> **Transcribed page contents**:
......

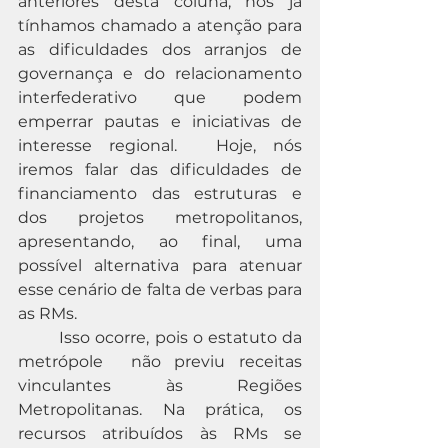
anteriores desta coluna, nós já 
tínhamos chamado a atenção para 
as dificuldades dos arranjos de 
governança e do relacionamento 
interfederativo que podem 
emperrar pautas e iniciativas de 
interesse regional. 	Hoje, nós 
iremos falar das dificuldades de 
financiamento das estruturas e 
dos projetos metropolitanos, 
apresentando, ao final, uma 
possível alternativa para atenuar 
esse cenário de falta de verbas para 
as RMs. 
	Isso ocorre, pois o estatuto da 
metrópole  não previu receitas 
vinculantes às Regiões 
Metropolitanas. Na prática, os 
recursos atribuídos às RMs se 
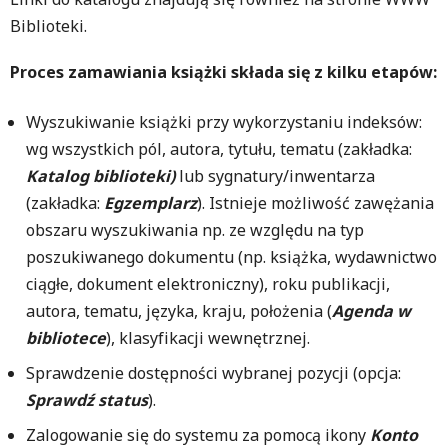
Biblioteki.
Proces zamawiania książki składa się z kilku etapów:
Wyszukiwanie książki przy wykorzystaniu indeksów:
wg wszystkich pól, autora, tytułu, tematu (zakładka:
Katalog biblioteki)
lub sygnatury/inwentarza
(zakładka:
Egzemplarz
). Istnieje możliwość zawężania
obszaru wyszukiwania np. ze względu na typ
poszukiwanego dokumentu (np. książka, wydawnictwo
ciągłe, dokument elektroniczny), roku publikacji,
autora, tematu, języka, kraju, położenia (
Agenda w
bibliotece
), klasyfikacji wewnętrznej.
Sprawdzenie dostępności wybranej pozycji (opcja:
Sprawdź status
).
Zalogowanie się do systemu za pomocą ikony
Konto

......

> **Exercise prompt**: Lines from the one that contains "financiamento das estruturas e" through the last line of the data above are to be extracted exactly, with no pictures and no other lines.

> **Answer section**:
financiamento das estruturas e 
dos projetos metropolitanos, 
apresentando, ao final, uma 
possível alternativa para atenuar 
esse cenário de falta de verbas para 
as RMs. 
	Isso ocorre, pois o estatuto da 
metrópole  não previu receitas 
vinculantes às Regiões 
Metropolitanas. Na prática, os 
recursos atribuídos às RMs se 
Biblioteki.
Proces zamawiania książki składa się z kilku etapów:
Wyszukiwanie książki przy wykorzystaniu indeksów:
wg wszystkich pól, autora, tytułu, tematu (zakładka:
Katalog biblioteki)
lub sygnatury/inwentarza
(zakładka:
Egzemplarz
). Istnieje możliwość zawężania
obszaru wyszukiwania np. ze względu na typ
poszukiwanego dokumentu (np. książka, wydawnictwo
ciągłe, dokument elektroniczny), roku publikacji,
autora, tematu, języka, kraju, położenia (
Agenda w
bibliotece
), klasyfikacji wewnętrznej.
Sprawdzenie dostępności wybranej pozycji (opcja:
Sprawdź status
).
Zalogowanie się do systemu za pomocą ikony
Konto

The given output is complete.